The only disappointment I felt was the book's lack of real connection with the indigenous population. Although Clay treats them with respect and knowledge, they are given the attention an outsider would give them in a place that is his home - and theirs! It's a state where the divide between the cultures is a chasm, and I wish he had delved into that much more rather than stay on one side of it.

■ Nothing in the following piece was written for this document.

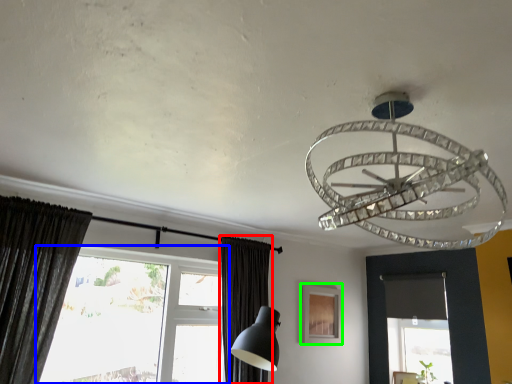 Question: Which object is the closest to the curtain (highlighted by a red box)? Choose among these: window (highlighted by a blue box) or picture frame (highlighted by a green box).

Choices:
 (A) window
 (B) picture frame

Answer: (A)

My opinion, then, is that the indigenous people living in the state of North Dakota merited a chapter rather than sentences in chapters. There are more than a few indigenous communities there - quite a few more - and from someone who visits and takes students and friends to sacred sites and gives his (most likely white) North Dakota readers sincere advice about the truths they need to face and accept about their historic and contemporary attitudes toward their native neighbors, I thought there would have been more stories of Clay doing things and having conservations with some indigenous friends. I thought we would have got to know a few such friends, rather than see them from a distance or in the abstract or the historic. And, having read about regenerative agriculture and finding it fascinating and very important for the future of the country, I also would have loved to have seen him write about some unconventional agricultural innovations like the Burleigh County Soil Conservation District's work in regenerative farming methods.

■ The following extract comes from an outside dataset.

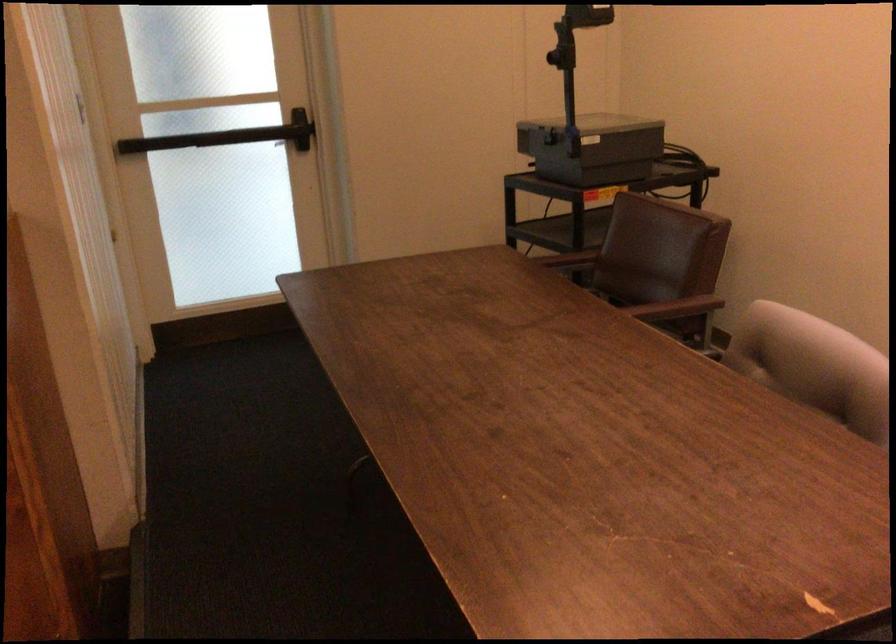 What do you see at coordinates (677, 308) in the screenshot? I see `the brown chair armrest` at bounding box center [677, 308]. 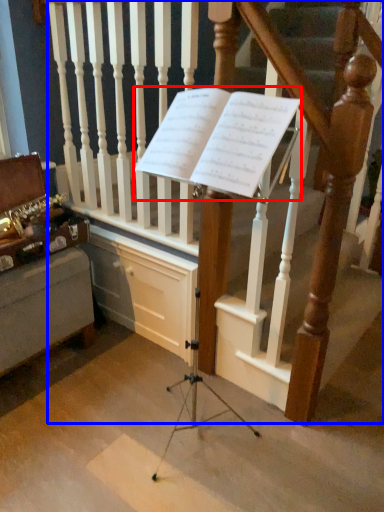 Question: Which point is closer to the camera, sheet music (highlighted by a red box) or stairs (highlighted by a blue box)?

Choices:
 (A) sheet music
 (B) stairs

Answer: (A)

Sadly, I get the impression that this important book, as he describes it, will be discussed in bookstores, college seminars, and campus guest lecture events. Maybe a few legislators will receive a copy and put it on their bookshelf after saying good things about it. Clay's passion for the state and its future comes through in great billowing clouds of good-natured derision for the stupidity of short-sighted developers and politicians and sometimes for no apparent reason, as he admits in one description, other than, most likely, Clay is an individual who is in love with his state and with his knowledge of it. While I sometimes grew tired of that aspect of his personality, and was unsatisfied with his connection to the indigenous people of the northern Plains, I nonetheless enthusiastically read one chapter after another through to the end, acknowledgements included, and would recommend it to the vast hordes who haven't visited North Dakota but want to learn something.